Genetika Kunti dalam Diri Pandawa

“Yang menarik, 3000 tahun sebelum Masehi, kita sudah memiliki suatu teknologi rekayasa genetika. Bila membaca kisa-kisah pewayangan di Jawa yang menurut saya sebetulnya adalah catatan sejarah kita, Dewi Kunti melihat bahwa sperma suaminya tidak begitu kuat. Karena itu dilakukan proses penambahan. Ya, bisa dengan menambahkan unsur-unsur tertentu. Misalnya, dengan unsur angin, api, air, atau udara yang masing-masing memiliki variasi getaran yang berbeda-beda satu sama lain.” (Krishna, Anand dkk. (2006). Mengungkap Misteri Air. One Earth Media)

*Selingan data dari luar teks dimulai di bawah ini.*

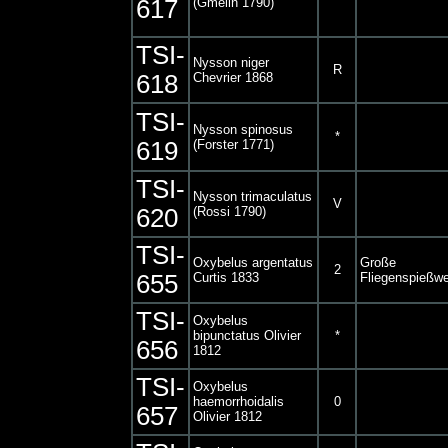
617
(Gmelin 1790)
TSI-
Nysson niger
R
618
Chevrier 1868
TSI-
Nysson spinosus
*
619
(Forster 1771)
TSI-
Nysson trimaculatus
V
620
(Rossi 1790)
TSI-
Oxybelus argentatus
Große
2
655
Curtis 1833
Fliegenspießw
TSI-
Oxybelus
bipunctatus Olivier
*
656
1812
TSI-
Oxybelus
haemorrhoidalis
0
657
Olivier 1812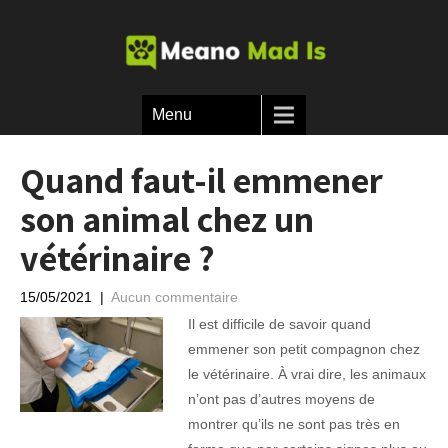
Menu
Quand faut-il emmener
son animal chez un
vétérinaire ?
15/05/2021
|
Aucun commentaire
Il est difficile de savoir quand
emmener son petit compagnon chez
le vétérinaire. À vrai dire, les animaux
n’ont pas d’autres moyens de
montrer qu’ils ne sont pas très en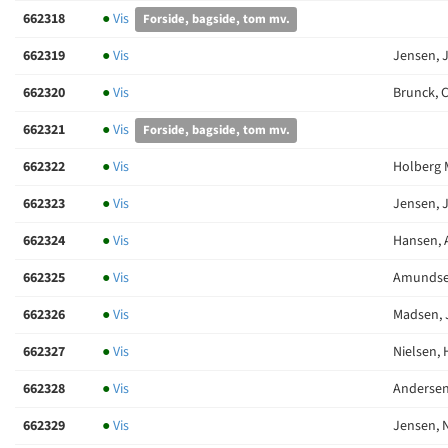
662318
●
Vis
Forside, bagside, tom mv.
662319
●
Vis
Jensen, 
662320
●
Vis
Brunck, C
662321
●
Vis
Forside, bagside, tom mv.
662322
●
Vis
Holberg 
662323
●
Vis
Jensen, J
662324
●
Vis
Hansen, A
662325
●
Vis
Amundsen
662326
●
Vis
Madsen, J
662327
●
Vis
Nielsen, 
662328
●
Vis
Andersen,
662329
●
Vis
Jensen, N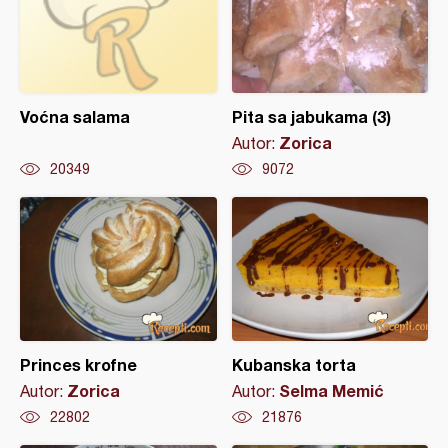
Voćna salama
Pita sa jabukama (3)
Zorica
Autor:
20349
9072
Princes krofne
Kubanska torta
Zorica
Selma Memić
Autor:
Autor:
22802
21876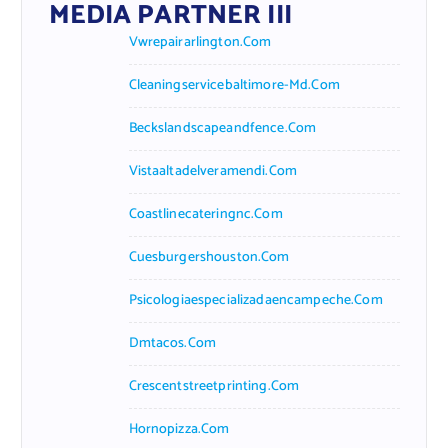
MEDIA PARTNER III
Vwrepairarlington.com
Cleaningservicebaltimore-Md.com
Beckslandscapeandfence.com
Vistaaltadelveramendi.com
Coastlinecateringnc.com
Cuesburgershouston.com
Psicologiaespecializadaencampeche.com
Dmtacos.com
Crescentstreetprinting.com
Hornopizza.com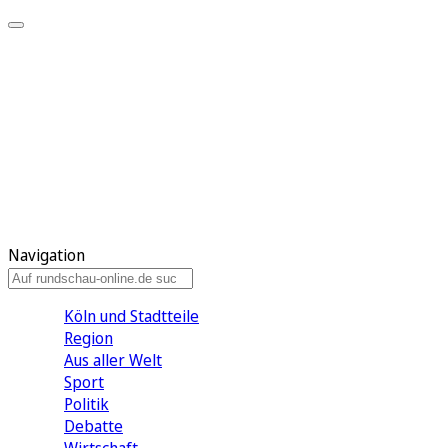
Meine KR
Meine Artikel
Meine Region
Meine Newsletter
Gewinnspiele
Mein Rundschau PLUS
Mein E-Paper
Navigation
Köln und Stadtteile
Region
Aus aller Welt
Sport
Politik
Debatte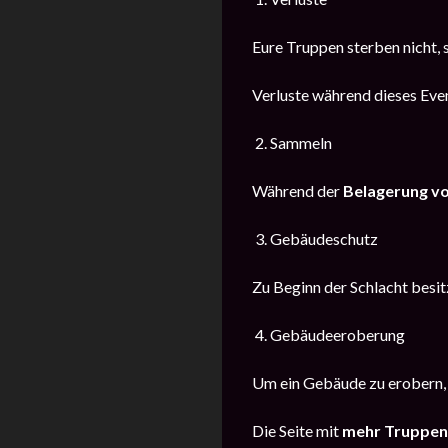
Eure Truppen sterben nicht,
Verluste während dieses Eve
2. Sammeln
Während der
Belagerung vo
3. Gebäudeschutz
Zu Beginn der Schlacht besit
4. Gebäudeeroberung
Um ein Gebäude zu erobern, 
Die Seite mit
mehr Truppen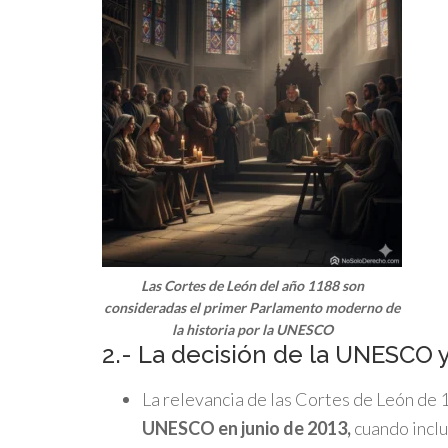
Las Cortes de León del año 1188 son
consideradas el primer Parlamento moderno de
la historia por la UNESCO
2.- La decisión de la UNESCO y
La relevancia de las Cortes de León de
UNESCO en junio de 2013,
cuando inclu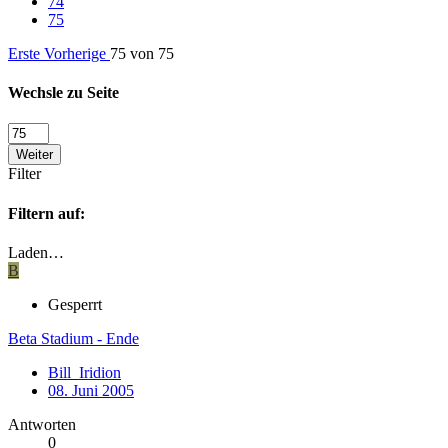
74
75
Erste
Vorherige
75 von 75
Wechsle zu Seite
Weiter
Filter
Filtern auf:
Laden…
B
Gesperrt
Beta Stadium - Ende
Bill_Iridion
08. Juni 2005
Antworten
0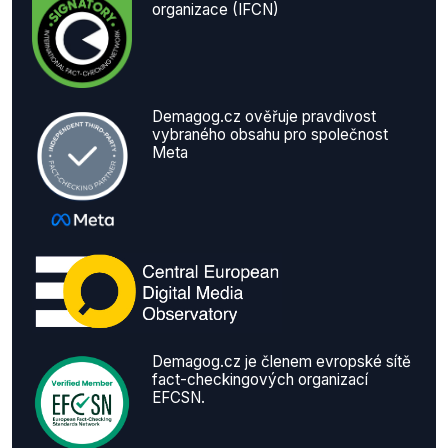
organizace (IFCN)
Demagog.cz ověřuje pravdivost
vybraného obsahu pro společnost
Meta
Demagog.cz je členem evropské sítě
fact-checkingových organizací
EFCSN.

Pandu tidak dapat mempunyai putra karena akan mati saat berhubungan suami istri. Atas persetujuan Pandu, Kunti menggunakan mantra untuk memanggil kekuatan dewa agar putra-putranya lahir. Madri sebagai istri kedua Pandu pun memperoleh putra dengan cara demikian.  Sehingga Pandawa memiliki Genetika Kunti. Kunti sendiri adalah saudari dari Vasudewa yang merupakan ayah dari Sri Krishna, Balarama dan Subhadra. Sehingga genetika ayah Vasudewa mengalir ke Pandawa lewat Kunti dan ke Krishna lewat Vasudewa.

 

Pengaruh Lingkungan bagi Kaurawa dan Pandawa

“Proses pembombardiran dilakukan dengan cara ‘pengulangan yang intensif dan terus menerus’ atau repetitive and intensive. Cara ini pula yang digunakan oleh para ahli periklanan. Mereka membombardir otak kita dengan berbagai macam informasi tentang apa saja yang diiklankan. Televisi adalah pembombardir supercanggih. Tak henti-hentinya sepanjang hari dan setiap beberapa menit sekali, televisi mengiklankan sekian banyak produk. Dengan cara itu mereka dapat mempengaruhi otak kita dan ‘memaksa’ untuk membeli sesuatu yang sesungguhnya tidak dibutuhkan. Pernahkah menyaksikan iklan tentang peralatan kesehatan dan sebagainya yang biasa mengulangi kalimat-kalimat yang sama hingga puluhan kali dalam beberapa menit? Terasa bodoh, tetapi sebenarnya tidak. Mereka pintar bahkan lick Mereka tahu persis bahwa dengan cara itulah mereka dapat mempengaruhi otak kita dan menanam informasi tentang produk mereka. Membombardir, pengulangan yang intensif secara terus menerus, adalah cara yang sama, ilmu yang sama, metode yang sama yang dapat diterapkan untuk merusak maupun memperbaiki mental kita. Pilihan berada di tangan kita. Jika kita melakukannya sendiri, maka pasti demi kebaikan diri sendiri. Jika kita membiarkan orang lain atau pihak lain melakukannya, maka itu adalah demi kepentingan mereka.” (Krishna, Anand. (2010). Neospirituality & Neuroscience, Puncak Evolusi Kemanusiaan. Jakarta: Gramedia Pustaka Utama)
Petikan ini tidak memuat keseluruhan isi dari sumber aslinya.